WORK REQUEST: Every entry in the data is to be written out exactly; no picture belongs in the copy.

Page-level text extractions
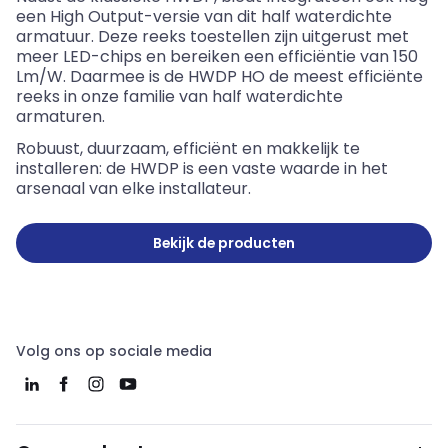
een High Output-versie van dit half waterdichte
armatuur. Deze reeks toestellen
zijn
uitgerust met
meer LED-chips en bereiken een efficiëntie van 150
Lm/W. Daarmee is de HWDP HO de meest efficiënte
reeks in onze familie van half waterdichte
armaturen.
Robuust, duurzaam, efficiënt en makkelijk te
installeren: de HWDP is een vaste waarde in het
arsenaal van elke installateur.
Bekijk de producten
Volg ons op sociale media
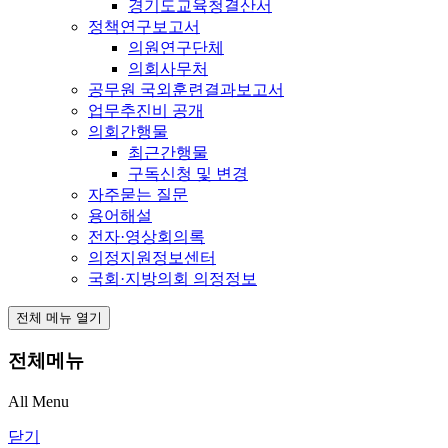
경기도교육청결산서
정책연구보고서
의원연구단체
의회사무처
공무원 국외훈련결과보고서
업무추진비 공개
의회간행물
최근간행물
구독신청 및 변경
자주묻는 질문
용어해설
전자·영상회의록
의정지원정보센터
국회·지방의회 의정정보
전체 메뉴 열기
전체메뉴
All Menu
닫기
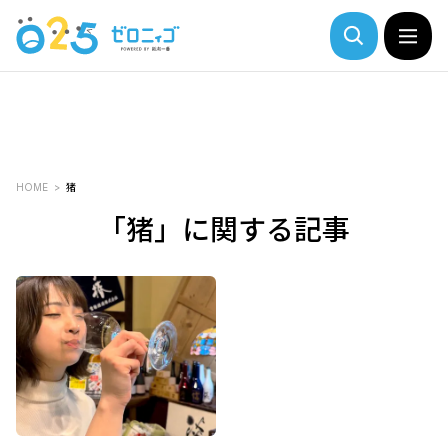
HOME
猪
「猪」に関する記事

ANSWER SPACE:
een High Output-versie van dit half waterdichte
armatuur. Deze reeks toestellen
zijn
uitgerust met
meer LED-chips en bereiken een efficiëntie van 150
Lm/W. Daarmee is de HWDP HO de meest efficiënte
reeks in onze familie van half waterdichte
armaturen.
Robuust, duurzaam, efficiënt en makkelijk te
installeren: de HWDP is een vaste waarde in het
arsenaal van elke installateur.
Bekijk de producten
Volg ons op sociale media
경기도교육청결산서
정책연구보고서
의원연구단체
의회사무처
공무원 국외훈련결과보고서
업무추진비 공개
의회간행물
최근간행물
구독신청 및 변경
자주묻는 질문
용어해설
전자·영상회의록
의정지원정보센터
국회·지방의회 의정정보
전체 메뉴 열기
전체메뉴
All Menu
닫기
HOME
猪
「猪」に関する記事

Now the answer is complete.